Quick checklist for printing business cards

Are you thinking of designing your own business cards? Chances are you will need to go to a printing company to get them done properly, they can churn out 200, on quality 300 gramm paper in about 10 minutes, all cut up and boxed nicely, for around $40-$50. Since this is not a huge expense, I think it is worth the effort to get some done properly, and I have a very quick checklist of things to do before you hand in the documents to get this done.

Measurements

The standard business card size where I live is 90mm x 50mm, which translates to around 3.5 x 2 inches. The bleed should be around 3mm here (0.1 inches), as far as I know, officially, the bleed is between 2-6mm, and around 1/8th of an inch. The bleed is the part of the printing which goes beyond the actual border of the finished product you’re looking for. This is needed for cutting, and to ward off some inconsistencies.

DPI

Dots per inch is another important factor in printing. For web designgs you most likely use the standard 72dpi setting of Photoshop and the like. This is fine for your display, but for printing you will need some higher quality stuff. Printing usually requires 300dpi, which you can set up easily in any image editing software. Note that this setting will make you image seem huge on your monitor, but this is perfectly normal. The business card I mentioned earier was 1063px x 591px which is rather big, but translated to only a 3.5 x 2 inch card.

As an extra note, Photoshop has the option to view “print size”. Take care, as this will most likely NOT yield the correct result. I don’t want to go into full detail here, but the basics are that Photoshop does not know the size and resolution of your monitor, therefore, will not produce an accurate print size. My card was exactly the right size, but if I chose print size in photoshop, it looked roughly 3/4th of the correct size.

Choosing your colors

This is the part where I am completely lost myself. I have learned a lot, but color designation is an art in itself it seems. First and foremost, you need to create your work in CMYK color. The normal color mode is RGB, so your application will create documents by default in that mode. CMYK uses different colors to mix the ones you see on screen, and this is the one needed for print. On your end, you shouldn’t notice much difference. As a note of interest, create an image and save a copy in RGB, and another in CMYK. The open both in Picasa, and you will see that the colors will be all wrong in the CMYK one. It seems weird to me that an image application can’t handle CMYK, although not that Picasa specifically really needs to.

That was the easy part, so far it was just a matter of changing a setting. Now, if you hand in your finished work, they will print it and the colors will still be all wrong. Blue won’t be green, but orange might well become gold-ish, so you still can’t just hand it in. You will most likely have to designate colors from the pantone color scale. Now, if you have Photoshop, you can go to the swatches and select a pantone scale. Pantone Solid Coated is the most common, but ask the company what they want you to use. So you’re supposed to choose a color from here. Now since you are viewing it on your monitor, the correct color actually won’t look correct since your monitor doesn’t reflect the same color you would get. Damn. So, you need a paper based pantone scale, which the printing company definitely has, so you will probably have to go in and take a look. Alternatively you can get a color-calibrated monitor, but I have no idea about these.
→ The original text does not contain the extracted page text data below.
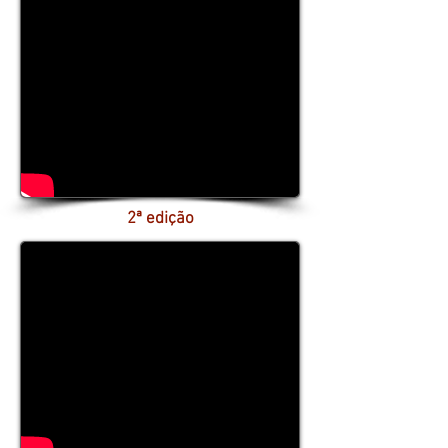
2ª edição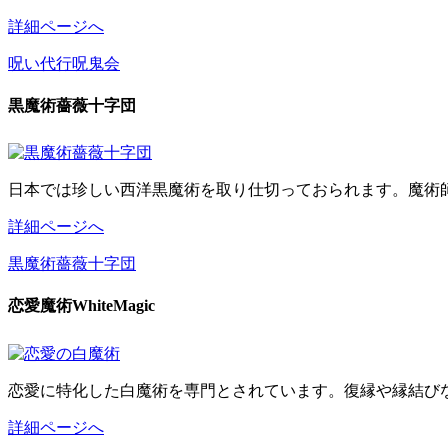
詳細ページへ
呪い代行呪鬼会
黒魔術薔薇十字団
日本では珍しい西洋黒魔術を取り仕切っておられます。魔術
詳細ページへ
黒魔術薔薇十字団
恋愛魔術WhiteMagic
恋愛に特化した白魔術を専門とされています。復縁や縁結び
詳細ページへ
So what I did is I went in to the press, got a thick stash of pantone colors and held them up to my screen to find which one the color was. I had two main colors, orange and green, so I wrote up the two codes for these colors. I then chose those colors from the swatches in Photoshop and recolored the elements with these colors. Now everything looked slightly discolored on my monitor, but it promised to look good on paper. I suggest you actually give them the color codes you want if you have a 2-4 color design because they will also take the pantone colors and match it to those original colors, NOT your design.

Choosing the colors and getting them right is by far the hardest thing to do, so don’t worry if you get it wrong, I already have some experience, but I’m still such a layman. I will be off to buy a pantone color scale on paper as soon as I can, I suggest you do the same if you want to go to press often.

File formats

PDF is a pretty standard format for printing presses, but they might also accept other types. To be fair, they accept all formats, but they will probably charge you for the work needed to convert them into formats they can use. If you want to give them press-ready stuff you will need to use PDF or Post script files. The point here is to have the bleed, and to have the file contain all the additional information, like embedded fonts and such. I also recommend using vector images for all the graphics, since these are scalable, and text in particular will be much smoother if printed from vector images.

Overview

The point is that printing in a proper press is not as easy as doing it at home. In particular, color specification is hard, and getting the right format the first time might be challenge. If you know a good company, they will be nice and help you get there. Also, I am not a printing expert, the above is distilled from my personal experience so far, so if I have said something erronous, please let me know. Otherwise, I’m sure they are good tips, but make sure to check and double check everything, and to check and double check with the press people before going to press!

Misalign your monitors for easier handling

monitorarrangementHave you ever had two monitors above each other? I have a fairly big one above my laptop and the most annoying thing is when I want to close a window on my laptop’s screen, and I slide up into the next montior. Since the close button is right in the corner of the windows, you normally just need to swipe the mouse pointer there, but with a monitor on top, you need much more precision.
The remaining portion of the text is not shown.